ECLI:NL:CRVB:2013:2994
Centrale Raad van Beroep
- Hoger beroep
- Rechtspraak.nl
Beoordeling van de oplegging van maatregelen en verlaging van bijstand op basis van werkervaringsbanen
In deze zaak heeft de Centrale Raad van Beroep op 28 januari 2014 uitspraak gedaan in hoger beroep tegen een eerdere uitspraak van de rechtbank Zwolle-Lelystad. De appellant, die sinds 12 april 2010 bijstand ontving op basis van de Wet werk en bijstand (WWB), had bezwaar gemaakt tegen de verlaging van zijn bijstand door het college van burgemeester en wethouders van Lelystad. De verlaging was opgelegd omdat de appellant zijn medewerking aan re-integratie had belemmerd door niet in een werkervaringsbaan te worden geplaatst.
De Raad heeft vastgesteld dat de appellant op 29 juli 2011 was aangemeld voor een werkervaringsbaan, maar dat hij geen werkzaamheden heeft verricht. De appellant had een gesprek gehad met werkgever C, maar dit leidde niet tot een plaatsing. Evenmin heeft hij een contract met werkgever W ondertekend. Het college heeft daarop besloten om de bijstand met 25% te verlagen voor de duur van één maand, en later met 50% voor een andere maand, omdat de appellant wederom niet had meegewerkt aan zijn re-integratie.

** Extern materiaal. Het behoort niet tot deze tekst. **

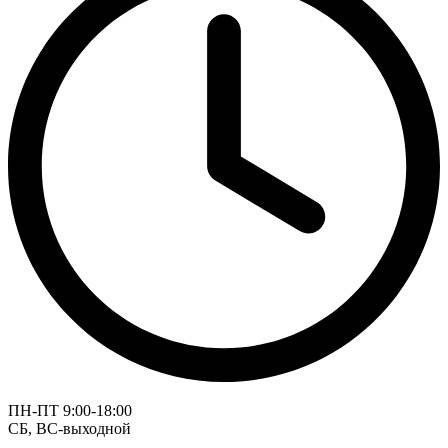
ПН-ПТ 9:00-18:00
СБ, ВС-выходной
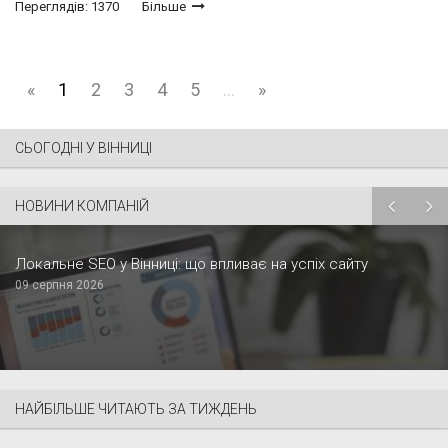
Переглядів: 1370
Більше
«
1
2
3
4
5
...
»
СЬОГОДНІ У ВІННИЦІ
НОВИНИ КОМПАНІЙ
Локальне SEO у Вінниці: що впливає на успіх сайту
09 серпня 2026
НАЙБІЛЬШЕ ЧИТАЮТЬ ЗА ТИЖДЕНЬ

In hoger beroep heeft de appellant aangevoerd dat er een schending van de hoorplicht heeft plaatsgevonden en dat zijn medische gegevens niet zijn meegenomen in de besluitvorming. De Raad oordeelde echter dat de hoorplicht niet was geschonden, omdat de appellant niet de actuele medische gegevens had overgelegd die tijdens de hoorzitting waren afgesproken. Bovendien was er geen bewijs dat de appellant om medische redenen niet in staat was om te werken. De Raad concludeerde dat de opgelegde maatregelen terecht waren en dat de beroepsgrond van de appellant niet slaagde.
De Centrale Raad van Beroep bevestigde de uitspraak van de rechtbank en oordeelde dat er geen aanleiding was voor een veroordeling in de proceskosten. De uitspraak werd gedaan door J.J.A. Kooijman, in tegenwoordigheid van S.K. Dekker als griffier.